We can also check that $$ \frac{\partial}{\partial x^\mu}(x^\nu)=\frac{\partial (x^\nu\circ\varphi^{-1})}{\partial x^\mu}=\delta^\nu_\mu, $$ so we have $$ v^\nu=v(x^\nu). $$

We can then ask what are the components of $v$ with respect to the coordinates $y$? We evaluate $$ v(y^\nu)=v^\mu\frac{\partial}{\partial x^\mu}(y^\nu)=v^\mu\frac{\partial(y^\nu\circ\varphi^{-1})}{\partial x^\mu}=v^\mu\frac{\partial y^\nu}{\partial x^\mu}, $$ where the last equation is - essentially an abuse of notation.


Recall that if $X$ is a vector space with basis $(e_1,\ldots,e_n)$ and corresponding dual basis $(e^1,\ldots,e^n)$, then $w = e^i(w)e_i$, for all $w\in X$.

We apply this for every tangent space of the manifold.

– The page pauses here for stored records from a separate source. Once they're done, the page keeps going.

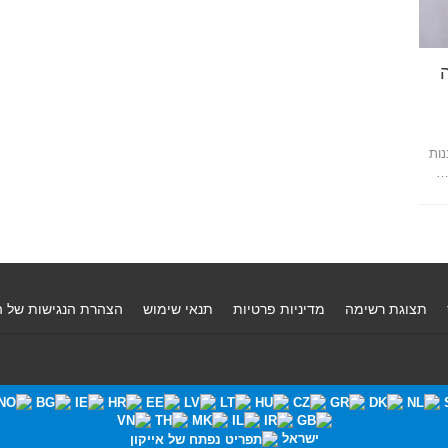
ות
תצוגת רשימה
מדיניות פרטיות
תנאי שימוש
הצהרת הנגישות של 
ישראל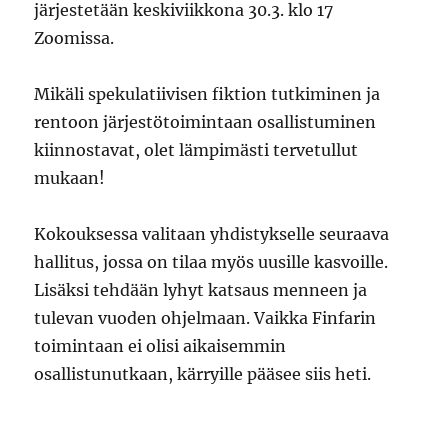
järjestetään keskiviikkona 30.3. klo 17
Zoomissa.
Mikäli spekulatiivisen fiktion tutkiminen ja
rentoon järjestötoimintaan osallistuminen
kiinnostavat, olet lämpimästi tervetullut
mukaan!
Kokouksessa valitaan yhdistykselle seuraava
hallitus, jossa on tilaa myös uusille kasvoille.
Lisäksi tehdään lyhyt katsaus menneen ja
tulevan vuoden ohjelmaan. Vaikka Finfarin
toimintaan ei olisi aikaisemmin
osallistunutkaan, kärryille pääsee siis heti.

The basis is $(\partial/\partial x^1,\ldots,\partial/\partial x^n)$ and the dual is $(dx^1,\ldots,dx^n)$. Meaning that $V^a=dx^a(V)$. Similarly, $V^{'a}=dx^{'a}(V) $. Now, the chain rule says that $$dx^{'a} =\frac{\partial x^{'a}}{\partial x^b} dx^b , $$whence applying it all in $V$ gives$$V^{'a} =\frac{\partial x^{'a}}{\partial x^b} V^b, $$as wanted.